Hepatocytes within HCV-infected and diseased liver tissue showed increased basolateral staining with anti–CLDN1, whereas sinusoidal endothelium demonstrated comparable staining patterns regardless of disease status (Table 2). In contrast, hepatocellular CLDN4 staining intensity was comparable in normal and diseased livers (Table 2). Altered CLDN expression has been linked to several human inflammatory diseases.34, 35 Utech and colleagues36 reported that gamma interferon treatment of the T84 epithelial cell line led to an endocytosis of TJ proteins, including CLDN1, from the apical membrane. It is interesting to note that increased hepatocellular CLDN1 expression was more prominent in HCV-infected livers in areas adjacent to cirrhotic inflamed septa. Experiments to study the effect(s) of gamma interferon on CLDN1 expression have shown no modulation in Huh-7.5 cells, consistent with the treated cells supporting HCVpp entry (M. Farquhar, unpublished data, 2007). The observation that HCV-infected Huh-7.5 cells expressed greater levels of CLDN1 at the plasma membrane (Fig. 6) demonstrates that infection can directly increase CLDN1 levels without altering messenger RNA levels. The focal regions of increased CLDN1 expression observed in the HCV-infected liver may be a direct consequence of viral infection and may represent areas of ongoing HCV replication (Fig. 4). Several reports suggest that CLDN expression and localization may be regulated at the level of protein phosphorylation and palmitoylation,37, 38 and future experiments will study the effect(s) of HCV proteins on CLDN1 posttranslational modification and processing.

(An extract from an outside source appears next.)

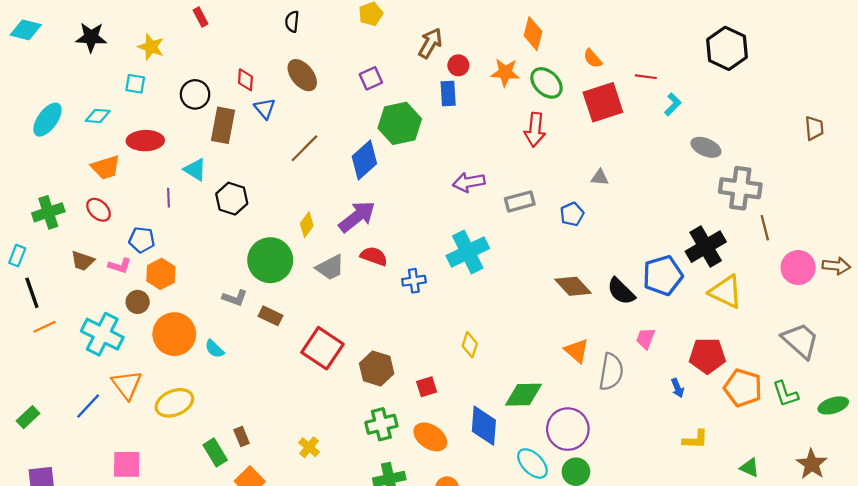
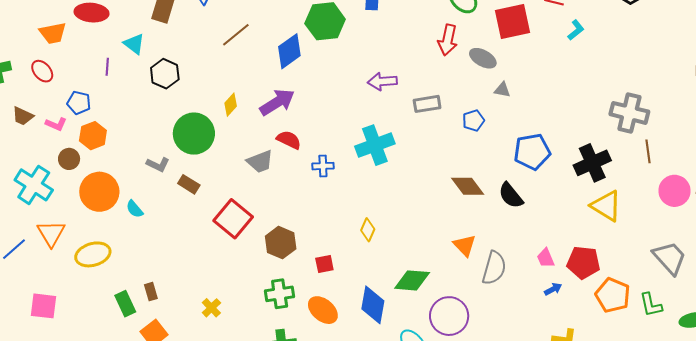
gray ellipse: (706, 147) -> (483, 58), moved
gray trapezoid: (330, 268) -> (260, 162), moved
blue pentagon: (663, 275) -> (532, 152), moved
pink trapezoid: (645, 338) -> (546, 258), moved, turned -50
blue arrow: (677, 388) -> (553, 289), turned -102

The functional consequences of increased hepatocellular CLDN1 expression in late-stage HCV infection are unclear. It will be important to compare hepatocellular CLDN1 expression levels during HCV disease progression. Higashi and colleagues39 reported that reduced CLDN1 expression correlated with the malignancy of hepatocellular carcinoma. Most cholestatic disorders are associated with changes in TJs and the hepatocyte cytoskeleton; it will be interesting to study HCV-infected subjects with cholestatic disorders following liver transplantation. In vitro experiments to study the interplay between HCV replication and TJ protein localization and function will require the development of polarized cell systems that support HCV infection.
We thank Takaji Wakita for JFH-1; Charles Rice for J6/JFH-1, anti–NS5A 9E10, and Huh-7.5 cells; and Michelle Farquhar for citing unpublished data.